WHAT TO DO: Set every record down again, exactly and completely.
[[ DATA TO USE open ]]
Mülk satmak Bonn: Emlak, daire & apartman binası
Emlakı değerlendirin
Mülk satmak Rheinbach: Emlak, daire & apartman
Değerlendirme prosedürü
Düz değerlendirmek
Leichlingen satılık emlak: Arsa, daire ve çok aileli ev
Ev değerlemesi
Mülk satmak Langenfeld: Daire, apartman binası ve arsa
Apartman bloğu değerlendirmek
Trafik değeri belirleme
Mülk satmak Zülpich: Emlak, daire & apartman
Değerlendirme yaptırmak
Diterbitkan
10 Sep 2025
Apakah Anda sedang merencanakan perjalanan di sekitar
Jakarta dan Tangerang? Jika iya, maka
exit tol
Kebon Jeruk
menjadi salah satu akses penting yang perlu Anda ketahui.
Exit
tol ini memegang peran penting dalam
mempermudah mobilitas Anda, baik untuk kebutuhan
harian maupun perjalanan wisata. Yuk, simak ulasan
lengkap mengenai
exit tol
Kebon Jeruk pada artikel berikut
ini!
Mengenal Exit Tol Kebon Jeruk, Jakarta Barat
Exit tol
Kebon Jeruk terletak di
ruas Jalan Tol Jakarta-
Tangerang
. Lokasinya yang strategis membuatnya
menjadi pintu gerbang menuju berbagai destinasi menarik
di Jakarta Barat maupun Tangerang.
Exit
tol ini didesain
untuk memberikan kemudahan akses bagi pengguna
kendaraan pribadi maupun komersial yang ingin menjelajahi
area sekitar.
[[ DATA TO USE closed ]]
RESPONSE AREA:
Mülk satmak Bonn: Emlak, daire & apartman binası
Emlakı değerlendirin
Mülk satmak Rheinbach: Emlak, daire & apartman
Değerlendirme prosedürü
Düz değerlendirmek
Leichlingen satılık emlak: Arsa, daire ve çok aileli ev
Ev değerlemesi
Mülk satmak Langenfeld: Daire, apartman binası ve arsa
Apartman bloğu değerlendirmek
Trafik değeri belirleme
Mülk satmak Zülpich: Emlak, daire & apartman
Değerlendirme yaptırmak
Diterbitkan
10 Sep 2025
Apakah Anda sedang merencanakan perjalanan di sekitar
Jakarta dan Tangerang? Jika iya, maka
exit tol
Kebon Jeruk
menjadi salah satu akses penting yang perlu Anda ketahui.
Exit
tol ini memegang peran penting dalam
mempermudah mobilitas Anda, baik untuk kebutuhan
harian maupun perjalanan wisata. Yuk, simak ulasan
lengkap mengenai
exit tol
Kebon Jeruk pada artikel berikut
ini!
Mengenal Exit Tol Kebon Jeruk, Jakarta Barat
Exit tol
Kebon Jeruk terletak di
ruas Jalan Tol Jakarta-
Tangerang
. Lokasinya yang strategis membuatnya
menjadi pintu gerbang menuju berbagai destinasi menarik
di Jakarta Barat maupun Tangerang.
Exit
tol ini didesain
untuk memberikan kemudahan akses bagi pengguna
kendaraan pribadi maupun komersial yang ingin menjelajahi
area sekitar.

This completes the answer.